Adaptive security is becoming more common in Ireland, but there are still many companies relying on antivirus and firewall software that will become increasingly unfit for purpose, Larry Doyle, Netforce

“Machine learning is changing everything, and automation is going to be absolutely critical. There is no way even a large security team can keep up with the sophistication and speed of threats today — they’re only human. The solution is systems that are automatically learning and adapting autonomously,” Orton said.

“We’re talking about autonomously learning machines that understand what is normal and what is abnormal, and can spot the really early signs of suspicious behaviour or threats.”

Different views
According to Dermot Williams, managing director of Threatscape, different companies define the capabilities of adaptive security in slightly different ways.

“For example, Gartner gave one of the definitive views that we’d certainly be in agreement with, which is the idea that looking at security from a single point of potential compromise within your infrastructure doesn’t give you enough visibility anymore. You need to be knitting together the intel,” he said.

“For generations the military has had the phrase ‘operational security’, which is the idea that individual pieces of intelligence might not give too much away but taken as a group they can mean something. For example, in World War II it was the idea that loose lips sink ships.”

If a sailor tells a friend ‘we’ve been given new coats’ then that doesn’t mean much to the enemy, Williams explained. But if someone else tells the same friend ‘we’ve been given malaria jabs’ and a third person says ‘we’ve been given sun cream’, then those three pieces of information make up a pattern and the enemy might guess the destination of the ship as a result.

“Enough little bits of information can make up a pattern that can help the bad guys and that’s what adaptive security is attempting to do – it’s recognising patterns that would otherwise not be visible. It’s about observing that there’s so much activity at the perimeter of the network that you can’t necessarily spot a really sophisticated attack,” said Williams.

“But if we feed all that information into a platform that can interpret it, then we can spot it. And this is where companies like FireEye and Symantec are starting to do interesting things with products like Advanced Threat Protection. Microsoft has its advanced threat analytics (ATA) and we work with Logrhythm, which has good software for this.”
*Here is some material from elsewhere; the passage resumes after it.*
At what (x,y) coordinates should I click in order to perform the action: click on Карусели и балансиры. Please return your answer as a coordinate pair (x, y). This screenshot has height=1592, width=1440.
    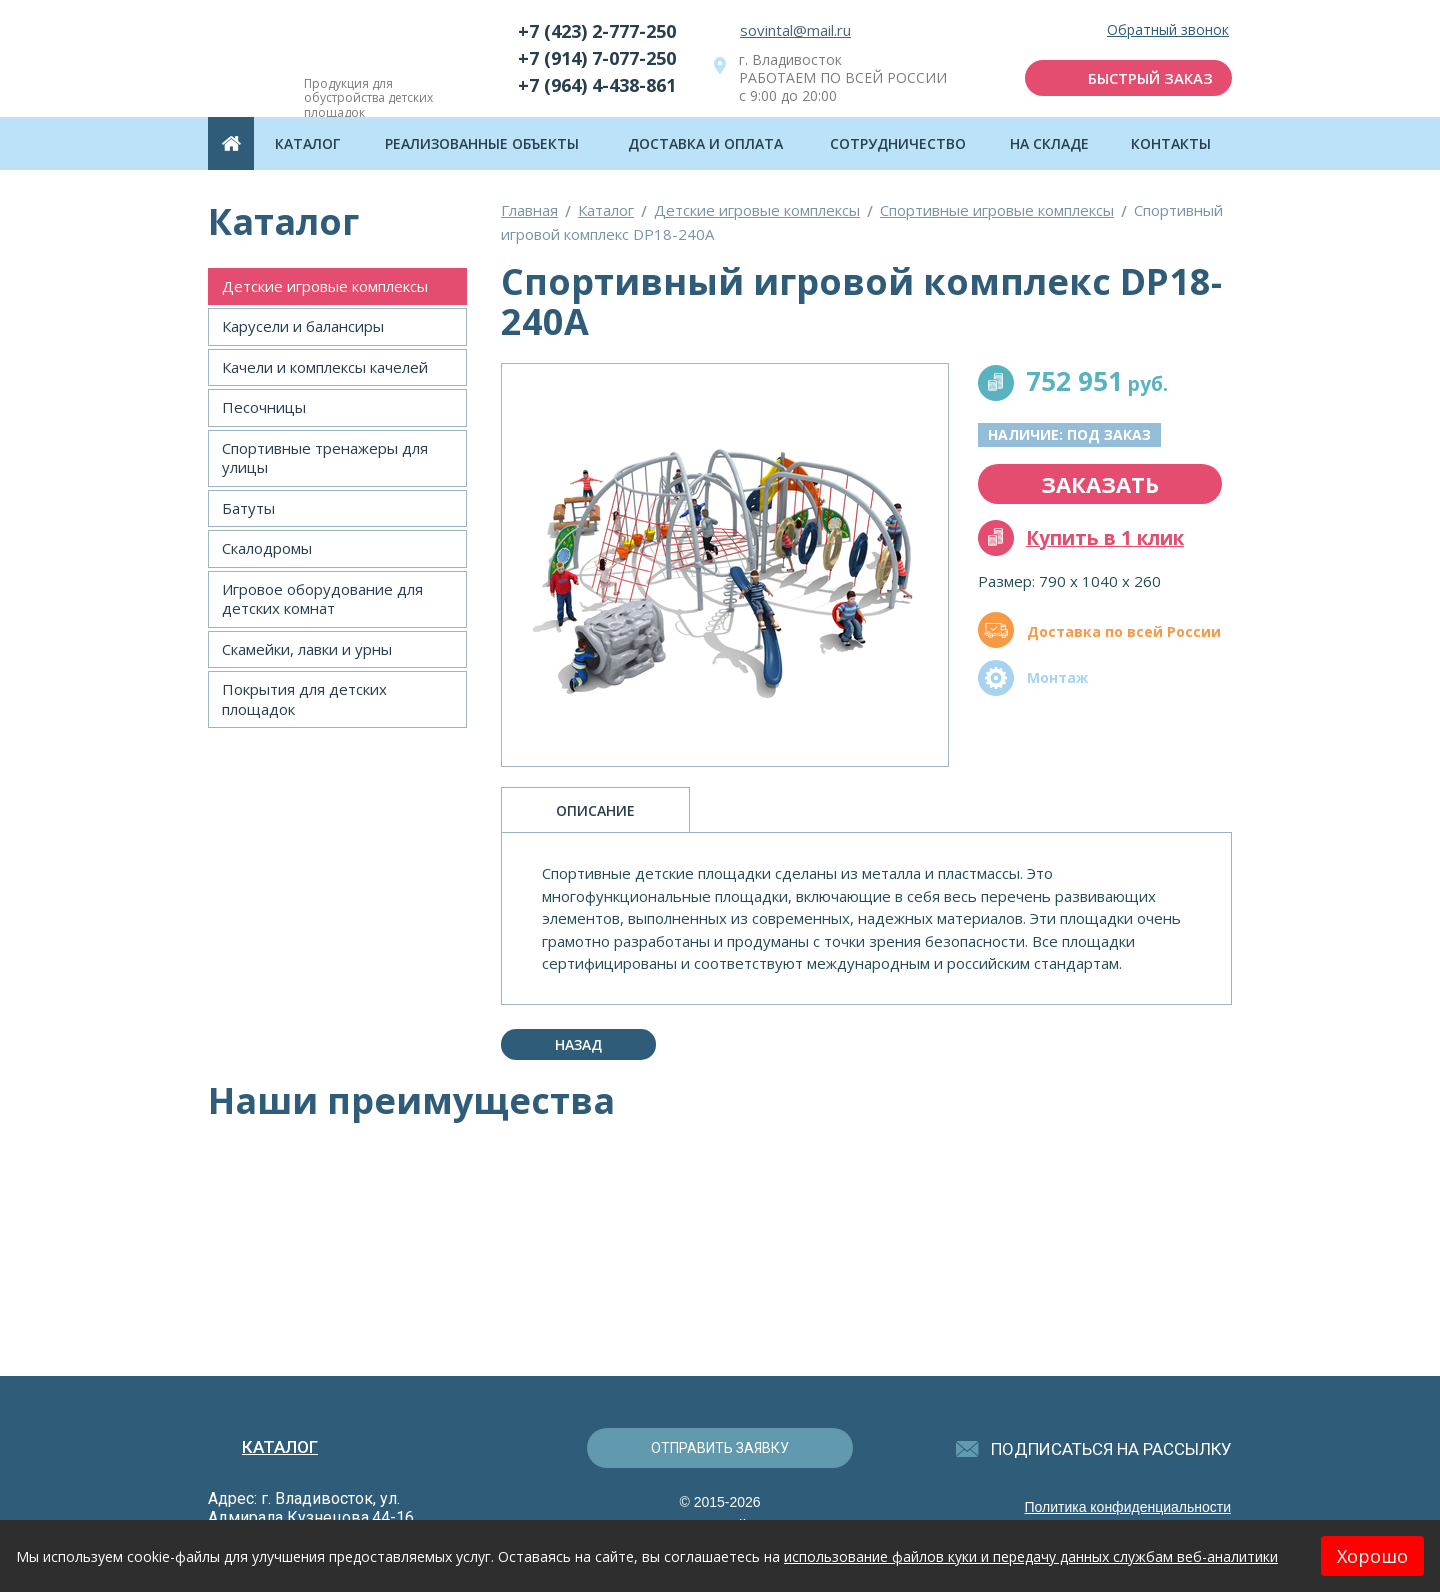
    Looking at the image, I should click on (303, 326).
The idea is simple – a company’s antivirus software and firewall might not be able to tell there is an imminent threat to the network, but the information the two of them have together can help create a bigger picture.

“That’s what you need to do these days to be able to defeat the really sophisticated and persistent attackers, because the reality is they’re making so much money that they have the resources and the persistence and the ingenuity. They can go out and buy the same defences you’ve got and spend weeks coming up with a way to fool it,” Williams said.

Context aware
The key to this kind of adaptive security is identity management, also sometimes known as contextual awareness.

“An awful lot of security systems for a long time have been based on the IP address that an end point has. Can this IP address go to that IP address? The answer is yes it can or no it can’t. Traditional security systems look at the traffic that they’re sending between the two based on some signatures and then either flag an alert or let it pass,” said Tony Davitt, technical solutions architect with Cisco.

“That doesn’t really cut it anymore. Instead it makes more sense to ask questions about this traffic, such as ‘is this person using this particular device at this time of day in this particular location allowed access to the network?’ What areas of the network are they allowed access to?”